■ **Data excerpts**
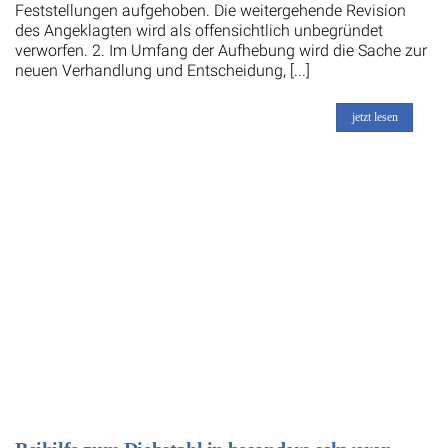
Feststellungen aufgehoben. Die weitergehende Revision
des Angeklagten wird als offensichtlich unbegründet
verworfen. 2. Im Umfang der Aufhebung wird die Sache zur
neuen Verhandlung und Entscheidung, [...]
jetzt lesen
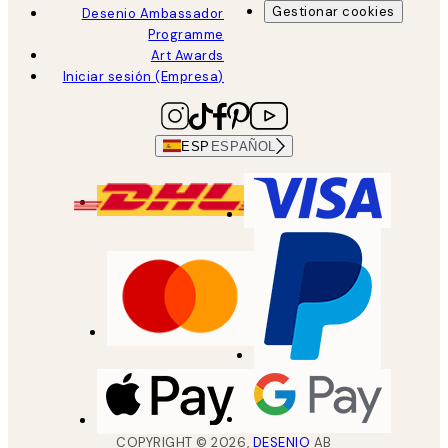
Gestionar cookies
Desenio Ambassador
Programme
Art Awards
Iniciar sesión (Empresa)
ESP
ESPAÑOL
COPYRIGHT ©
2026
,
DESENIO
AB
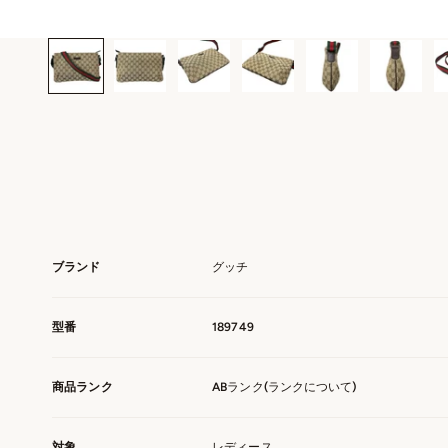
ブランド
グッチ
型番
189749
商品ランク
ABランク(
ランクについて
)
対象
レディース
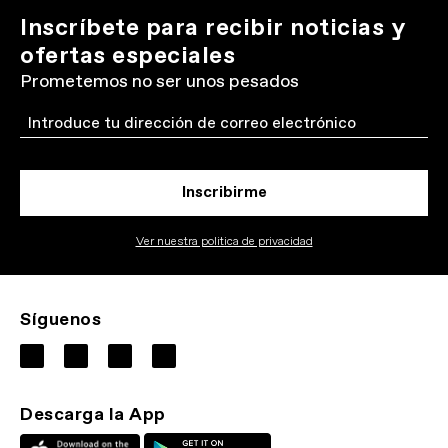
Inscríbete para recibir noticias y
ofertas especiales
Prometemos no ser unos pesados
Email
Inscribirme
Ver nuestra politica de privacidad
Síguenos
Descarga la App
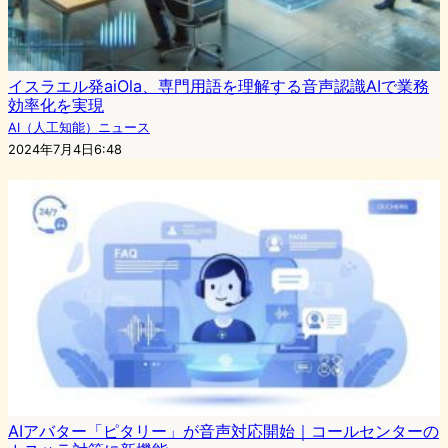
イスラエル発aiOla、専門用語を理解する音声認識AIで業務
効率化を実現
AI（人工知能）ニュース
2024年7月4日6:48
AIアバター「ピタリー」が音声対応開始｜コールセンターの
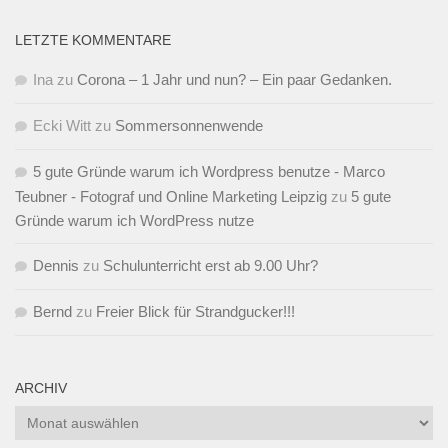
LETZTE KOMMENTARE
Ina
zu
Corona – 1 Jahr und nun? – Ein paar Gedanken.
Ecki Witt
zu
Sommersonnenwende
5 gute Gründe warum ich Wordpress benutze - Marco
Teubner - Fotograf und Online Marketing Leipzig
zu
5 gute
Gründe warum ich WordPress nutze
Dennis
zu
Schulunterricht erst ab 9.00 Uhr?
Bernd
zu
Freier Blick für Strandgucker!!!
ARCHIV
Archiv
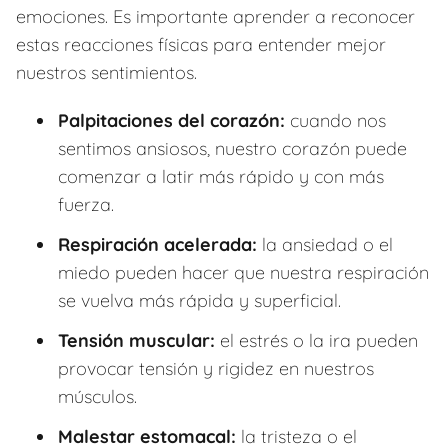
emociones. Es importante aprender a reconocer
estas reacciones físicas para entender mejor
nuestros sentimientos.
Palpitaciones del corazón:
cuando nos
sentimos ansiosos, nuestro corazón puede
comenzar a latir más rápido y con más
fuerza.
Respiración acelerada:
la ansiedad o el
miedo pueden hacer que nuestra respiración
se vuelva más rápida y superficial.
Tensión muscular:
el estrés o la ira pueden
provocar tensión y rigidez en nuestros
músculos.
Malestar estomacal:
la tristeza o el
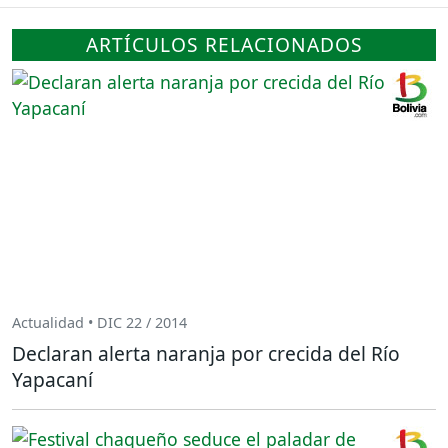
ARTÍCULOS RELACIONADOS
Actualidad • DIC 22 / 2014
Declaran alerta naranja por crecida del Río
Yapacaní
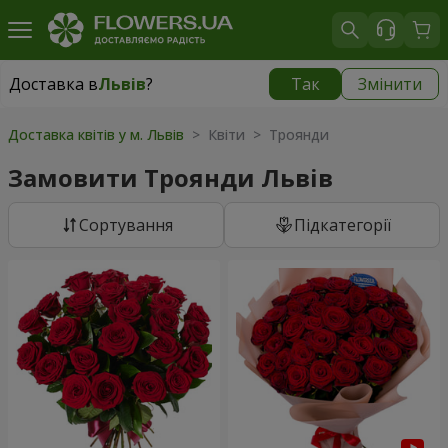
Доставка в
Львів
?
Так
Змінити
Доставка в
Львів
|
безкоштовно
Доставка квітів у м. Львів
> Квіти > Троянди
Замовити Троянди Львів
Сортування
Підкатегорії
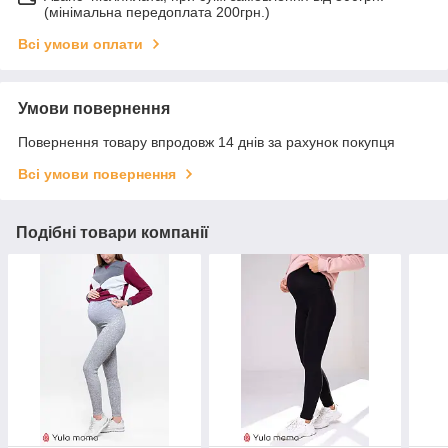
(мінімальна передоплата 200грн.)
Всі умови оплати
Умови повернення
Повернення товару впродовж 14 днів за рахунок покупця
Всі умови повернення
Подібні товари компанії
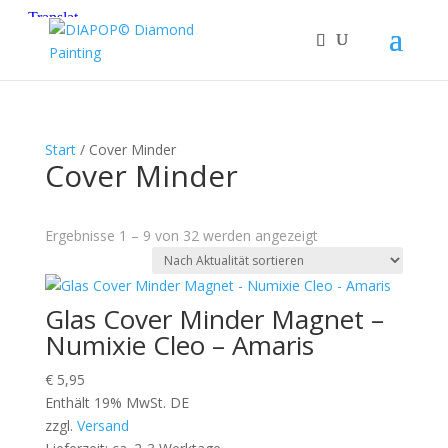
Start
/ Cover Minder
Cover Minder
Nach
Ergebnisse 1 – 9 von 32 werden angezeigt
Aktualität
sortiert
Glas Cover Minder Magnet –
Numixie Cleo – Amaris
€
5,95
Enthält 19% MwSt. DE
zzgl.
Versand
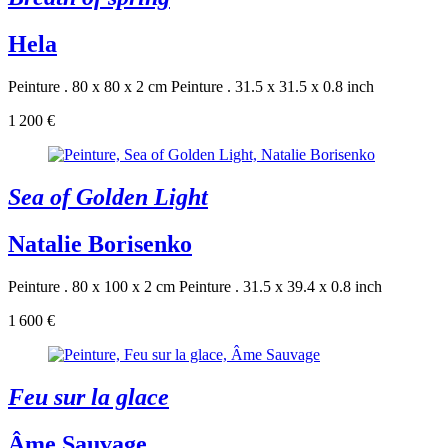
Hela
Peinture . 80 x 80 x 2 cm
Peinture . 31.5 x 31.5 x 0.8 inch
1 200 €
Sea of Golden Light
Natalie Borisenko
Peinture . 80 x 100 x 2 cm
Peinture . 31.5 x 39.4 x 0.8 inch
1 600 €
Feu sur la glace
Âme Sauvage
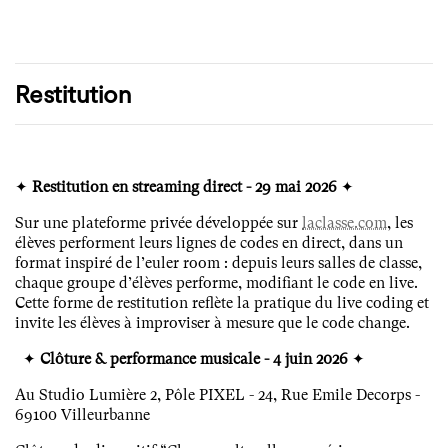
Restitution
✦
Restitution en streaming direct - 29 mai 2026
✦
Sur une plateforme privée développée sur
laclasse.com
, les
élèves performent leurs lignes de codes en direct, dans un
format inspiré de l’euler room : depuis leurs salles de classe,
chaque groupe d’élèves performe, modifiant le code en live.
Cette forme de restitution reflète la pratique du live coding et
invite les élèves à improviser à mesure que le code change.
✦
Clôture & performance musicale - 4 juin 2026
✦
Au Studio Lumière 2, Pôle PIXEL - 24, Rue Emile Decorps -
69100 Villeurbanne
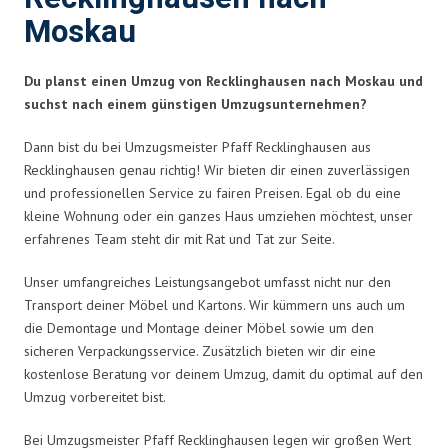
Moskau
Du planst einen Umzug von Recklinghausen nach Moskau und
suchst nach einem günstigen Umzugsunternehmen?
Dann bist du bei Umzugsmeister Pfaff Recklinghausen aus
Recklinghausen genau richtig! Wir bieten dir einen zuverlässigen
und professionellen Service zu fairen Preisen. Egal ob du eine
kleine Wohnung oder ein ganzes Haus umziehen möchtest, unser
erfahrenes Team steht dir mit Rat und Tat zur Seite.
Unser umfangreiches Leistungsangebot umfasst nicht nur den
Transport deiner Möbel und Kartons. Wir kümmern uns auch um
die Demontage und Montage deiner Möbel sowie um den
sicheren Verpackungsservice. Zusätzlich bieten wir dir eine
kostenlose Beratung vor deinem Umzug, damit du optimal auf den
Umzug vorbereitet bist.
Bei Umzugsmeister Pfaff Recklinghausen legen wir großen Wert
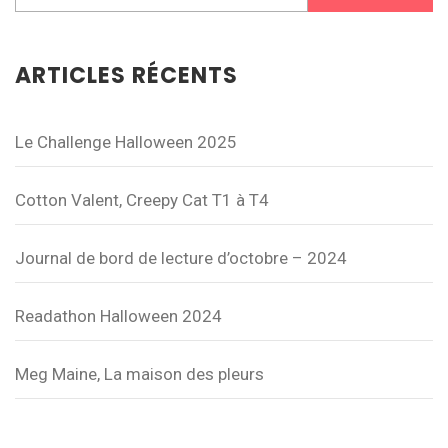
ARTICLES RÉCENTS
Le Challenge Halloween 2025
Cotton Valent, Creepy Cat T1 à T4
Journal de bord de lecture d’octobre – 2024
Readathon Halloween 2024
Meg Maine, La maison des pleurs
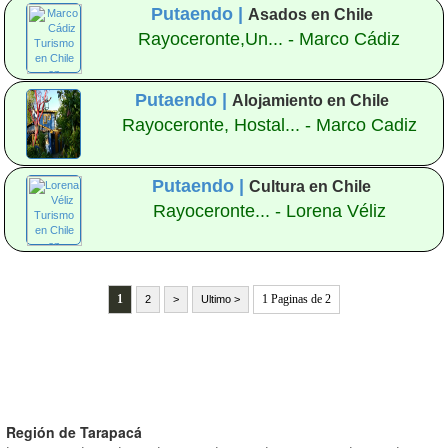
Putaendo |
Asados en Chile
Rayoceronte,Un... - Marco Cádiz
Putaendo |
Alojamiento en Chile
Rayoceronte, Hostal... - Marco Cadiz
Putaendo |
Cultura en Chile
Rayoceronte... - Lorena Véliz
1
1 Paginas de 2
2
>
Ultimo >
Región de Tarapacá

■ **Work request**
Print out the entries once more, unchanged. No pictures.

■ **Written solution**
Feststellungen aufgehoben. Die weitergehende Revision
des Angeklagten wird als offensichtlich unbegründet
verworfen. 2. Im Umfang der Aufhebung wird die Sache zur
neuen Verhandlung und Entscheidung, [...]
jetzt lesen
Gestionar cookies
Desenio Ambassador
Programme
Art Awards
Iniciar sesión (Empresa)
ESP
ESPAÑOL
COPYRIGHT ©
2026
,
DESENIO
AB
ブランド
グッチ
型番
189749
商品ランク
ABランク(
ランクについて
)
対象
レディース
Inscríbete para recibir noticias y
ofertas especiales
Prometemos no ser unos pesados
Email
Inscribirme
Ver nuestra politica de privacidad
Síguenos
Descarga la App
イスラエル発aiOla、専門用語を理解する音声認識AIで業務
効率化を実現
AI（人工知能）ニュース
2024年7月4日6:48
AIアバター「ピタリー」が音声対応開始｜コールセンターの
LETZTE KOMMENTARE
Ina
zu
Corona – 1 Jahr und nun? – Ein paar Gedanken.
Ecki Witt
zu
Sommersonnenwende
5 gute Gründe warum ich Wordpress benutze - Marco
Teubner - Fotograf und Online Marketing Leipzig
zu
5 gute
Gründe warum ich WordPress nutze
Dennis
zu
Schulunterricht erst ab 9.00 Uhr?
Bernd
zu
Freier Blick für Strandgucker!!!
ARCHIV
Archiv
emociones. Es importante aprender a reconocer
estas reacciones físicas para entender mejor
nuestros sentimientos.
Palpitaciones del corazón:
cuando nos
sentimos ansiosos, nuestro corazón puede
comenzar a latir más rápido y con más
fuerza.
Respiración acelerada:
la ansiedad o el
miedo pueden hacer que nuestra respiración
se vuelva más rápida y superficial.
Tensión muscular:
el estrés o la ira pueden
provocar tensión y rigidez en nuestros
músculos.
Malestar estomacal:
la tristeza o el
ARTÍCULOS RELACIONADOS
Actualidad • DIC 22 / 2014
Declaran alerta naranja por crecida del Río
Yapacaní
Доставка в
Львів
?
Так
Змінити
Доставка в
Львів
|
безкоштовно
Доставка квітів у м. Львів
> Квіти > Троянди
Замовити Троянди Львів
Сортування
Підкатегорії
(мінімальна передоплата 200грн.)
Всі умови оплати
Умови повернення
Повернення товару впродовж 14 днів за рахунок покупця
Всі умови повернення
Подібні товари компанії
Start
/ Cover Minder
Cover Minder
Nach
Ergebnisse 1 – 9 von 32 werden angezeigt
Aktualität
sortiert
Glas Cover Minder Magnet –
Numixie Cleo – Amaris
€
5,95
Enthält 19% MwSt. DE
zzgl.
Versand
Hela
Peinture . 80 x 80 x 2 cm
Peinture . 31.5 x 31.5 x 0.8 inch
1 200 €
Sea of Golden Light
Natalie Borisenko
Peinture . 80 x 100 x 2 cm
Peinture . 31.5 x 39.4 x 0.8 inch
1 600 €
Feu sur la glace
Âme Sauvage
Restitution
✦
Restitution en streaming direct - 29 mai 2026
✦
Sur une plateforme privée développée sur
laclasse.com
, les
élèves performent leurs lignes de codes en direct, dans un
format inspiré de l’euler room : depuis leurs salles de classe,
chaque groupe d’élèves performe, modifiant le code en live.
Cette forme de restitution reflète la pratique du live coding et
invite les élèves à improviser à mesure que le code change.
✦
Clôture & performance musicale - 4 juin 2026
✦
Au Studio Lumière 2, Pôle PIXEL - 24, Rue Emile Decorps -
69100 Villeurbanne
Moskau
Du planst einen Umzug von Recklinghausen nach Moskau und
suchst nach einem günstigen Umzugsunternehmen?
Dann bist du bei Umzugsmeister Pfaff Recklinghausen aus
Recklinghausen genau richtig! Wir bieten dir einen zuverlässigen
und professionellen Service zu fairen Preisen. Egal ob du eine
kleine Wohnung oder ein ganzes Haus umziehen möchtest, unser
erfahrenes Team steht dir mit Rat und Tat zur Seite.
Unser umfangreiches Leistungsangebot umfasst nicht nur den
Transport deiner Möbel und Kartons. Wir kümmern uns auch um
die Demontage und Montage deiner Möbel sowie um den
sicheren Verpackungsservice. Zusätzlich bieten wir dir eine
kostenlose Beratung vor deinem Umzug, damit du optimal auf den
Umzug vorbereitet bist.
Bei Umzugsmeister Pfaff Recklinghausen legen wir großen Wert
ARTICLES RÉCENTS
Le Challenge Halloween 2025
Cotton Valent, Creepy Cat T1 à T4
Journal de bord de lecture d’octobre – 2024
Readathon Halloween 2024
Meg Maine, La maison des pleurs
Putaendo |
Asados en Chile
Rayoceronte,Un... - Marco Cádiz
Putaendo |
Alojamiento en Chile
Rayoceronte, Hostal... - Marco Cadiz
Putaendo |
Cultura en Chile
Rayoceronte... - Lorena Véliz
1
1 Paginas de 2
2
>
Ultimo >
Región de Tarapacá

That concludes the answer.